The emphasis, they explained, is on balancing the requirements of responsible information sharing with safeguarding imperatives, while ensuring consistency across government and respecting the American people’s privacy, civil rights and civil liberties.
The executive order assigns agencies the primary responsibility for sharing and safeguarding classified information, consistent with appropriate protections for privacy and civil liberties.
Federal agencies that use classified networks are required to:
- Designate a senior official to oversee the agency’s classified information sharing and safeguarding;
- Implement a program to detect and prevent insider threats; and
- Conduct self-assessments of policy and standard compliance.
The executive order establishes several new bodies to develop, oversee and enforce these new security reforms.
A senior information sharing and safeguarding steering committee formally established today will coordinate interagency efforts and ensure that the federal departments and agencies are held accountable. In addition, a new classified information sharing and safeguarding office will provide a sustained, full-time focus on sharing and safeguarding classified national security information. The office also will help to ensure consistent policies and standards and strive to identify the next potential problem.
Meanwhile, senior representatives both at the Defense Department and National Security Agency will act together as the executive agent for safeguarding classified information on computer networks. As part of this joint mission, they will develop technical safeguarding polices and standards and assess compliance.
Also, Attorney General Eric H. Holder Jr. and Director of National Intelligence James R. Clapper Jr. are forming a task force to develop a program to detect and prevent insider threats and reduce potential vulnerabilities throughout the government that will integrate specialized abilities, tools and techniques to deter, detect and disrupt the insider threat, officials said.
White House officials noted measures already taken within the Defense Department and other federal agencies to safeguard classified information and networks.
All have made significant progress in clarifying and standardizing polices, processes and technical controls regarding removable media, officials said, limiting the numbers of users with removable media permissions and strengthening accountability for violations.
In addition, owners and operators of classified systems continue to strengthen verification procedures to log on to classified systems and the tracking of what information users access, officials added, noting that more robust access control systems are being implemented to ensure individual users’ information access is commensurate with their assigned roles.
Meanwhile, high priority is being placed on enhancing the auditing capabilities across U.S. government classified networks.

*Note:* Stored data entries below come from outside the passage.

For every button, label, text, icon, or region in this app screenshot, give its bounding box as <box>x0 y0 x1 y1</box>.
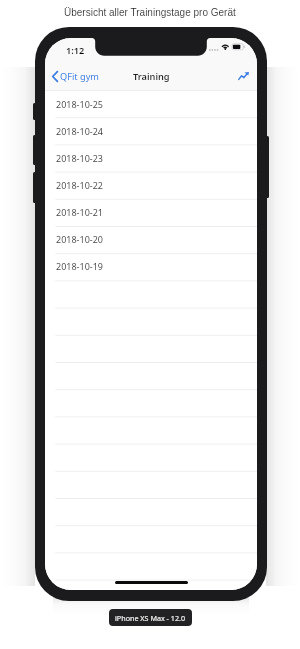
button[interactable]: 2018-10-19 <box>45 252 257 279</box>
staticText: 2018-10-25 <box>56 98 103 110</box>
staticText: 2018-10-22 <box>56 179 103 191</box>
button[interactable]: 2018-10-23 <box>45 144 257 171</box>
staticText: Übersicht aller Trainingstage pro Gerät <box>64 7 236 18</box>
button[interactable]: 2018-10-25 <box>45 90 257 117</box>
staticText: 2018-10-24 <box>56 125 103 137</box>
button[interactable]: 2018-10-24 <box>45 117 257 144</box>
button[interactable]: QFit gym <box>45 65 105 88</box>
button[interactable]: 2018-10-20 <box>45 225 257 252</box>
staticText: 2018-10-19 <box>56 260 103 272</box>
staticText: 1:12 <box>66 44 85 57</box>
button[interactable]: 2018-10-21 <box>45 198 257 225</box>
staticText: Training <box>133 70 170 83</box>
staticText: iPhone XS Max - 12.0 <box>115 613 186 623</box>
staticText: 2018-10-23 <box>56 152 103 164</box>
button[interactable]: 2018-10-22 <box>45 171 257 198</box>
staticText: 2018-10-20 <box>56 233 103 245</box>
staticText: 2018-10-21 <box>56 206 103 218</box>
staticText: QFit gym <box>60 70 99 83</box>
button[interactable]: Statistics <box>230 66 257 86</box>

Planning is now under way to define policy and develop standards for collecting and sharing of audit and insider threat data, officials said.
Douglas B. Wilson, assistant secretary of defense for public affairs, noted this spring that the WikiLeaks episode underscores the need for laws and policies that address the unintended consequences of “technology at the intersection of national security.”

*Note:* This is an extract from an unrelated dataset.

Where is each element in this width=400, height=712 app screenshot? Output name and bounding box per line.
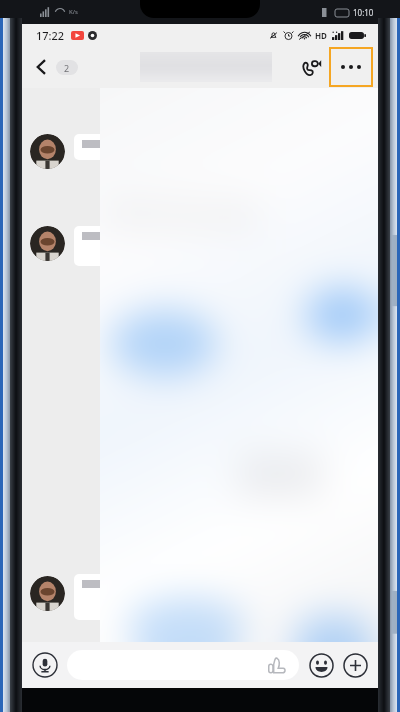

“Classified information is classified information, and releasing that information is illegal,” Wilson said during an April 17 interview with Vago Muradian on “This Week in Defense News.”
“But I think that we have a lot to do in government to understand that we need to be focusing much more on policy and much more on the laws that we need to think about to address what have been very unintended consequences of technological advance,” he said.
Even as social media revolutionizes information-sharing, the Defense Department’s communication strategy boils down to the responsibility of being transparent and timely without jeopardizing the safety and privacy of service members and their families, Wilson said.
“How do you deal with the press and public openly, credibly, in a timely manner and honestly?” Wilson asked. “How do you provide facts and the truth, by the same token understanding that we’re responsible for our men and women in uniform who are in harm’s way in many places? How do you make sure that there [are] not unintended consequences of information which can put them further in harm’s way and affect their safety and the privacy of their families?
“Those are the issues that frame everything that we do,” Wilson said.